• [WHAT TO WORK ON]:
In the entries below, find the lines that contain the word "지적했습니다" and copy them.

:: INFORMATION GIVEN

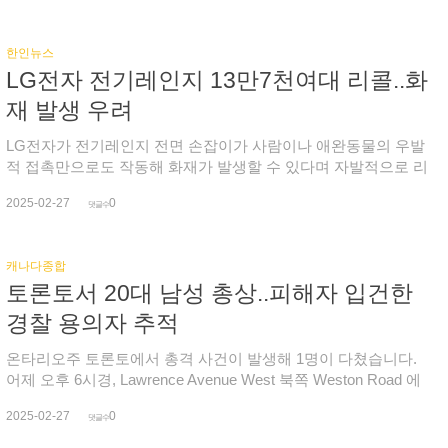
으로 추산했습니다. 이런 가운데 의사의 행정적 부담을 줄이는
시간을 침대와 화장실에서 보낼 수밖에 없었습니다. 견과류 알레
제조돼 공급되는 펜타닐이라고 지적했습니다.이어 지난해에만
데 어떤 전략이 효과적인지 추적하는 것이 앞으로 나아가는 열쇠
르기가 있어 같은 음식을 먹지 않은 딸을 제외하고 가족 모두가
10만명 이상이 이 독극물로 인해 숨지는 등 지난 20년 동안 수백
라는 의견도 나오고 있습니다.
한인뉴스
아팠습니다. 로빈슨 씨는 리조트 위생 상태가 좋지 않았고, 하수
만 명이 목숨을 잃었다며 피해자와 가족의 삶을 파괴하는 재앙을
LG전자 전기레인지 13만7천여대 리콜..화
구 냄새도 계속 났다고 전햇습니다. 리조트에서 감염된 사람들은
내버려 둘 수 없다고 덧붙였습니다.트럼프 대통령은 이 문제가
리조트 측이 아픈 투숙객들이 도움을 요청해도 적절히 지원해 주
해결되거나 심각하게 제한될 때까지 3월 4일에 발효될 예정인 관
재 발생 우려
지 않았다고 지적했습니다. 로빈슨씨 가족이 의료 검사를 예약
세는 그대로 시행될 것이라고 강조했습니다. 어제 백악관 관계자
한 가운데 다른 피해자들 중에는 엔타모에바 히스톨리티카 양성
가 협상을 통해 관세 계획이 변경될 가능성을 시사했지만 강행을
LG전자가 전기레인지 전면 손잡이가 사람이나 애완동물의 우발
판정을 받은 사람들이 있는 것으로 알려졌습니다. 일반적으로 대
분명히 한 겁니다. 이에따라 캐나다산 수입품에 25%, 에너지원
적 접촉만으로도 작동해 화재가 발생할 수 있다며 자발적으로 리
변으로 오염된 물을 통해 전염되는 기생충입니다. 온타리오주 응
에 10%의 관세를 부과하는 행정명령이 오는 3월 4일(화)부터 시
콜했습니다. 리콜 제품은 전면에 조절 손잡이가 있는 LG 전기 레
급실 전문가는 따뜻한 날씨에 제대로 냉장이나 냉동하지 않으면
2025-02-27
0
행될 것으로 예상됩니다. 또한 미국은 3월 12일부터는 철강과 알
인지 모델로, 5개의 표면 발열 요소를 갖추고 있으며, 검은색과
댓글수
위험에 노출될 수 있다고 우려합니다. 이에 올인클루시브 리조트
루미늄 제품에 25% 관세를 적용하며, 자동차와 목재, 구리 등에
스테인리스 스틸 색상으로 너비는 30인치이고, 2016년 5월부터
에서는 무엇을 먹고 어떻게 조리했는지 조심해야 한다며, 냉장고
도 추가 관세를 검토 중입니다. 연방 정부가 장관들과 수상들을
2024년 6월까지 13만7천여 대가 판매됐습니다. 이번 조치와 관
에서 꺼내 두 시간을 넘은 것처럼 보이면 먹지 말고, 보기에 신선
캐나다종합
워싱턴에 파견, 트럼프 요구를 파악하고 협상에 나서고 있지만
련해 2월 12일 기준 전국에서 8건의 사고와 경미한 화상 1건, 찰
하지 않아도 섭취하지 말 것을 당부했습니다. 위생 관리를 잘 하
토론토서 20대 남성 총상..피해자 입건한
어떤 조건을 내걸지는 여전히 불확실합니다. 이처럼 미국의 관세
과상 1건이 보고된 가운데 LG전자가 소비자들에게 무료 경고 라
는지, 주방에서 소독이나 세제를 사용하고 식기를 공유하지 않는
위협이 이어지면서 캐나다에선 캐나다산 구매 운동이 확산하고
벨과 부착 지침을 제공할 예정이라며, 이 지침을 기다리는 동안
경찰 용의자 추적
지 등도 살필 것을 조언했습니다. 손을 자주 씻는 것은 매우 중요
있습니다. 카페들은 아메리카노(Americano) 대신 캐나디아노
제품을 계속 사용할 수 있지만 레인지를 사용하지 않을 때는 반
하며, 여행 보험 가입도 필요하다는 전문가는 식중독 등 리조트
(Canadiano)로 개명해 선보이고 있습니다. 캐나다를 지지하는 모
드시 컨트롤 락(제어 잠금) 기능을 활성화해 가열 요소가 작동하
온타리오주 토론토에서 총격 사건이 발생해 1명이 다쳤습니다.
에서 겪은 문제점등은 자세히 기록해두고, 이후 이메일을 통해
습을 보여주는 것이 중요하다는 이들은 다른 이에게 밀려나거나
지 않도록 해야 한다고 안내했습니다. 리콜 대상 제품의 구체적
어제 오후 6시경, Lawrence Avenue West 북쪽 Weston Road 에
불만을 제기할 수 있다고 전했습니다.
괴롭힘을 당하지 않아야 한다는 것을 주변에 상기시키는 것이 필
인 모델 목록은 연방보건부 웹사이트에서 확인할 수 있습니다.
서 20대 남성이 총에 맞고 병원으로 이송됐으며, 중상을 입기는
요하다고 강조했습니다.브리티시 컬럼비아 주의 키킹 호스 커피
2025-02-27
0
했지만 생명엔 지장이 없는 것으로 알려졌습니다. 경찰이 이 피
댓글수
는 캐나다 전역의 커피숍들에 아메리카노를 캐나디아노로 바꾸
해자를 총을 쏜 혐의와 총기 소지 등으로 입건한 가운데 체격이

::::

• [YOUR RESPONSE]:
제조돼 공급되는 펜타닐이라고 지적했습니다.이어 지난해에만
지 않았다고 지적했습니다. 로빈슨씨 가족이 의료 검사를 예약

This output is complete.